Allocations made during phase N must not be held past `begin_phase()` of
phase N+1 — that call recycles the slab, and the next allocation at the
same offset overwrites the retained bytes. **Violating this contract is
undefined behavior** (the old pointer becomes invalid the moment the
overwrite happens). In practice:

1. Drop or `clone()` arena-allocated values before the phase ends.
2. Construct long-lived state (thread pools, channels, registries) *before*
   any phase begins so it lives in System.
3. Use `phase(|| { ... })` (or a `PhaseGuard`) instead of paired calls so
   the phase ends correctly even on panic.

### Environment variables

| Variable | Default | Effect |
|----------|---------|--------|
| `ZK_ALLOC_SLAB_GB` | `8` | Per-thread slab size, in GiB. Raise for workloads that overflow (`overflow_stats()` reports the count). Total virtual reservation = `ZK_ALLOC_SLAB_GB × thread_count` (e.g., 8 GiB × 16 threads = 128 GiB virtual). Physical RAM is only consumed on touch. |
| `ZK_ALLOC_MIN_BYTES` | `4096` | Size-routing threshold. Allocations smaller than this go to System even during a phase. Set to `0` to send everything to arena (loses size-routing protection against library-internal pooled allocations). |

### Platform support

| Platform | Path | Notes |
|----------|------|-------|
| Linux x86_64 | direct syscalls (`mmap`, `madvise`) | Fastest path.

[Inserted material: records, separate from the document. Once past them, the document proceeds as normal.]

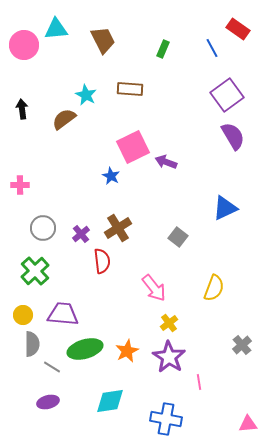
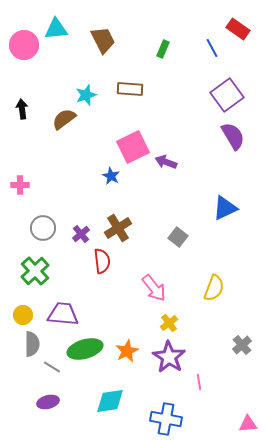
cyan star: rotated 25 degrees clockwise
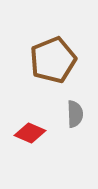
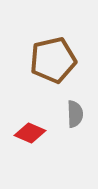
brown pentagon: rotated 9 degrees clockwise
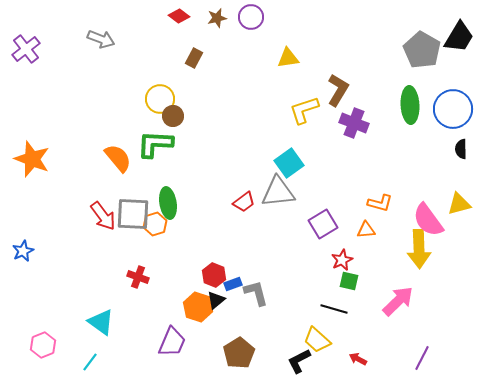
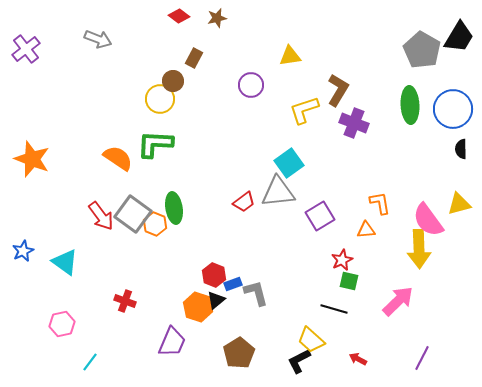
purple circle at (251, 17): moved 68 px down
gray arrow at (101, 39): moved 3 px left
yellow triangle at (288, 58): moved 2 px right, 2 px up
brown circle at (173, 116): moved 35 px up
orange semicircle at (118, 158): rotated 16 degrees counterclockwise
green ellipse at (168, 203): moved 6 px right, 5 px down
orange L-shape at (380, 203): rotated 115 degrees counterclockwise
gray square at (133, 214): rotated 33 degrees clockwise
red arrow at (103, 216): moved 2 px left
orange hexagon at (155, 224): rotated 20 degrees counterclockwise
purple square at (323, 224): moved 3 px left, 8 px up
red cross at (138, 277): moved 13 px left, 24 px down
cyan triangle at (101, 322): moved 36 px left, 60 px up
yellow trapezoid at (317, 340): moved 6 px left
pink hexagon at (43, 345): moved 19 px right, 21 px up; rotated 10 degrees clockwise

No libc allocator reentrancy concerns. |
| Linux aarch64 | direct syscalls | **Requires `vm.overcommit_memory=1`** for `MAP_NORESERVE` to behave (Asahi/server-aarch64). Without it, large reservations SIGABRT. |
| Other Unix (macOS, *BSD) | libc fallback (`mmap` via libc, `madvise` no-op) | Functional, slightly slower setup; no `MADV_NOHUGEPAGE` hint. |
| Windows | no-op stubs | Allocator routes everything through System; arena is inert. Use System allocator directly here. |

Minimum RAM: at least one slab's worth (default 8 GiB) of working set per active thread when phases run. On memory-constrained machines (e.g., 16 GiB M-series Macs), set `ZK_ALLOC_SLAB_GB` lower or limit thread count.

## Results

| Prover | Architecture | vs glibc | Mechanism |
|--------|-------------|----------|-----------|
| leanMultisig | FFT-based (Plonky3/WHIR, KoalaBear) | **-27%** warm proof | Page reuse eliminates demand-paging |
| Plonky3 | FFT-based (BabyBear, FRI) | **-12% to -17%** | Same mechanism, Poseidon1/2 and Keccak |
| Jolt | Sumcheck-based (Dory/BN254) | +1% to +4% (null) | Compute-bound; allocator overhead <1% |

FFT-based provers are memory-bound and benefit significantly. Sumcheck-based provers are compute-bound and unaffected.

## How it works

- `mmap` with `MAP_NORESERVE`: reserves virtual address space without committing physical memory
- `MADV_NOHUGEPAGE`: 4KB pages are faster for bump+reset than 2MB THP (lower per-fault cost, no compaction)
- Thread detection via `available_parallelism()`: auto-sizes to the machine
- Overflow to `System`: allocations that exceed the slab fall back to glibc
- `overflow_stats()`: reports how many allocations fell through (useful for tuning)

## Design

The technique is a 1990s bump allocator (Hanson, 1990) applied to a domain where nobody questioned malloc. The novelty is the application, not the technique.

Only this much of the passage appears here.